What is a primary source?
Determining which kinds of documents constitute a primary source depends upon the topic you’re researching.
Primary sources are the first hand evidence left behind by participants or observers at the time of events.
Institutional records: Examples are: financial records, reports, meeting minutes, emails, memos, publicity materials, and internal publications like newsletters.
Mass Media: Examples are: newspaper and magazine articles, published photographs, recordings of television and radio broadcasts, sheet music and music recorded for mass distribution, advertisements, books, and magazines.
The definition of a primary source varies depending upon the academic discipline and the context in which it is used.

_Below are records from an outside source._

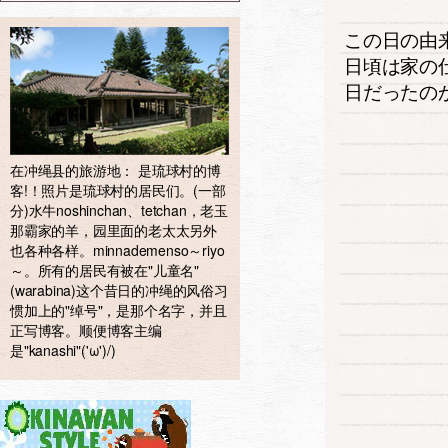
この日の由
日頃は家の
日だったの
在冲绳县的旅游地： 是琉球村的博
客!！照片是琉球村的居民们。(一部
分)水牛noshinchan、tetchan，老玉
那霸家的羊，园里面的老太太另外
也各种各样。minnademenso～riyo
～。所有的居民有被在"儿童名"
(warabina)这个昔日的冲绳的风俗习
惯加上的"绰号"，是那个名字，并且
正写博客。顺便博客主编
是"kanashi"('ω')/)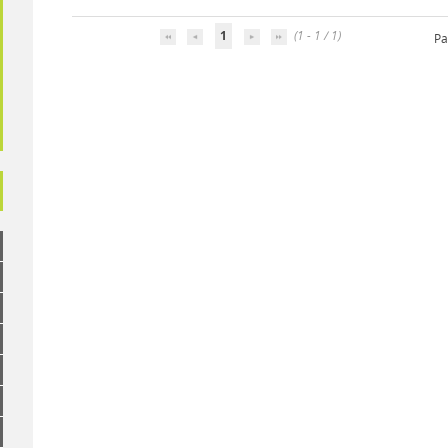
1
(1 - 1 / 1)
Pa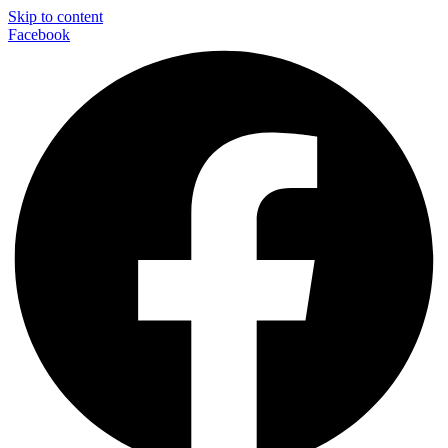
Skip to content
Facebook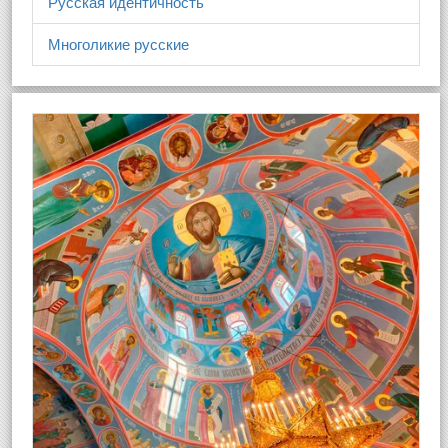
Русская идентичность
Многоликие русские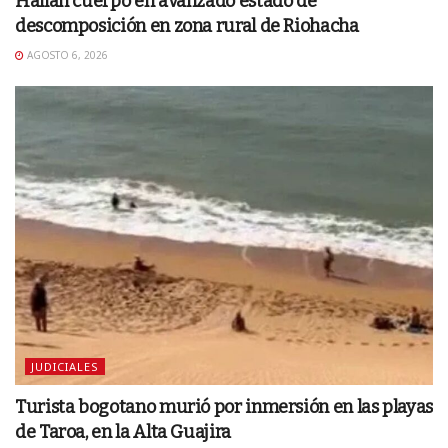
Hallan cuerpo en avanzado estado de
descomposición en zona rural de Riohacha
AGOSTO 6, 2026
JUDICIALES
Turista bogotano murió por inmersión en las playas
de Taroa, en la Alta Guajira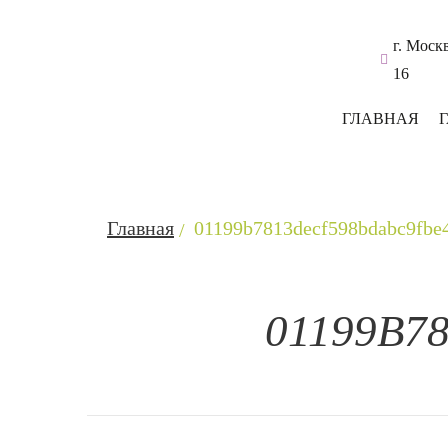
г. Моск
16
ГЛАВНАЯ
Главная
01199b7813decf598bdabc9fbe
01199B7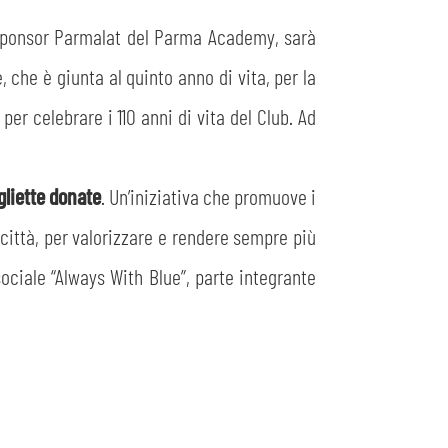
 sponsor Parmalat del Parma Academy, sarà
 che è giunta al quinto anno di vita, per la
r celebrare i 110 anni di vita del Club. Ad
liette donate
. Un’iniziativa che promuove i
a città, per valorizzare e rendere sempre più
sociale “Always With Blue”, parte integrante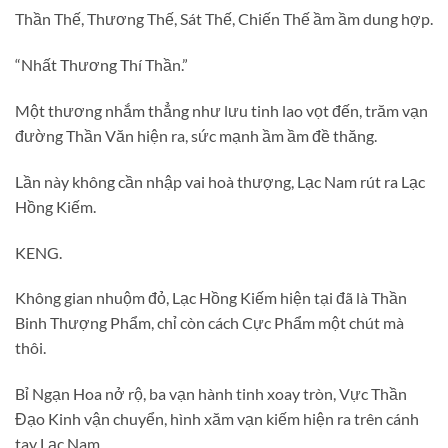
Thần Thế, Thương Thế, Sát Thế, Chiến Thế ầm ầm dung hợp.
“Nhất Thương Thí Thần.”
Một thương nhắm thẳng như lưu tinh lao vọt đến, trăm vạn
đường Thần Văn hiện ra, sức mạnh ầm ầm đề thăng.
Lần này không cần nhập vai hoà thượng, Lạc Nam rút ra Lạc
Hồng Kiếm.
KENG.
Không gian nhuộm đỏ, Lạc Hồng Kiếm hiện tại đã là Thần
Binh Thượng Phẩm, chỉ còn cách Cực Phẩm một chút mà
thôi.
Bỉ Ngạn Hoa nở rộ, ba vạn hành tinh xoay tròn, Vực Thần
Đạo Kinh vận chuyển, hình xăm vạn kiếm hiện ra trên cánh
tay Lạc Nam.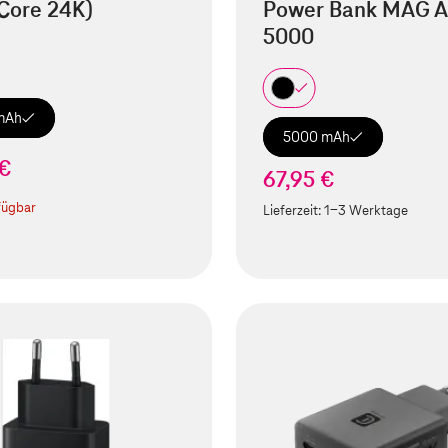
Core 24K)
Power Bank MAG A
5000
mAh
5000 mAh
 €
67,95 €
fügbar
Lieferzeit:
1-3 Werktage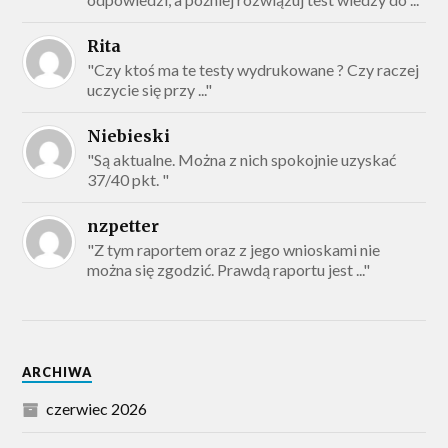
Rita
"Czy ktoś ma te testy wydrukowane ? Czy raczej
uczycie się przy ..."
Niebieski
"Są aktualne. Można z nich spokojnie uzyskać
37/40 pkt. "
nzpetter
"Z tym raportem oraz z jego wnioskami nie
można się zgodzić. Prawdą raportu jest ..."
ARCHIWA
czerwiec 2026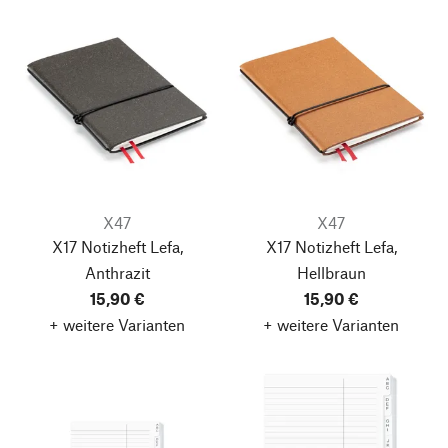
X47
X47
X17 Notizheft Lefa,
X17 Notizheft Lefa,
Anthrazit
Hellbraun
15,90 €
15,90 €
+ weitere Varianten
+ weitere Varianten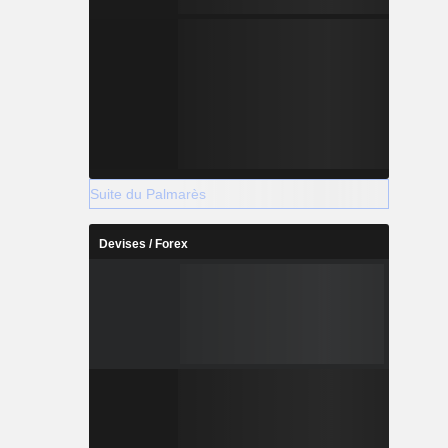
Suite du Palmarès
Devises / Forex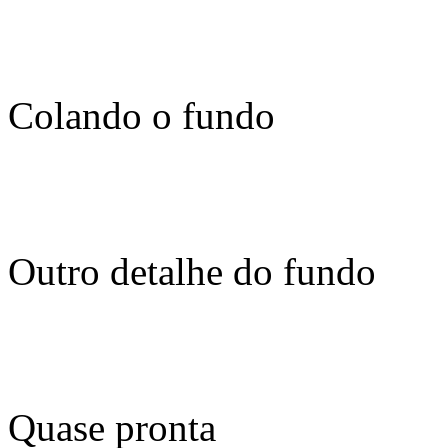
Colando o fundo
Outro detalhe do fundo
Quase pronta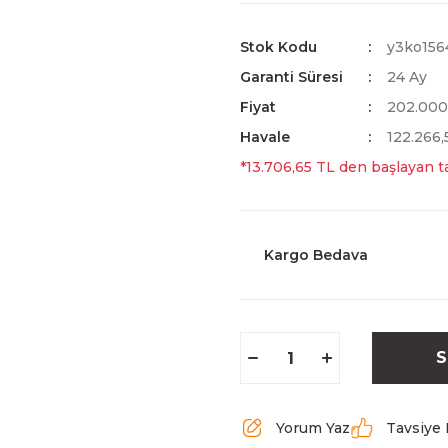
Stok Kodu
y3ko156
Garanti Süresi
24 Ay
Fiyat
202.000
Havale
122.266,
*13.706,65 TL den başlayan ta
Kargo Bedava
S
Yorum Yaz
Tavsiye 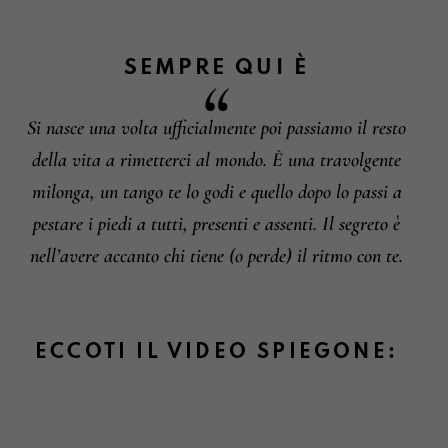
SEMPRE QUI
È
Le parole creano un suono e vibreranno
Si nasce una volta ufficialmente poi passiamo il resto
sulle nostre corde.
Informazioni su cambi e resi
della vita a rimetterci al mondo. È una travolgente
milonga, un tango te lo godi e quello dopo lo passi a
pestare i piedi a tutti, presenti e assenti. Il segreto è
nell’avere accanto chi tiene (o perde) il ritmo con te.
ECCOTI IL VIDEO SPIEGONE:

- In the humanities, a primary source could be defined as something that was created either during the time period being studied or afterward by individuals reflecting on their involvement in the events of that time (ex: a novel, an original piece of art, a musical score, etc.).
- In the social sciences (education, nursing, psychology, social work, etc.), the definition of a primary source includes numerical data that has been gathered to analyze relationships between people, events, and their environment. It is a quantitative or qualitative research study that describes an experiment or study and its outcome on a specific population.
- In the natural sciences (biology, chemistry, physics etc.), a primary source could be defined as a report of original findings or ideas. These sources often appear in the form of research articles with sections on methods and results which describes an experiment or observation performed by the authors.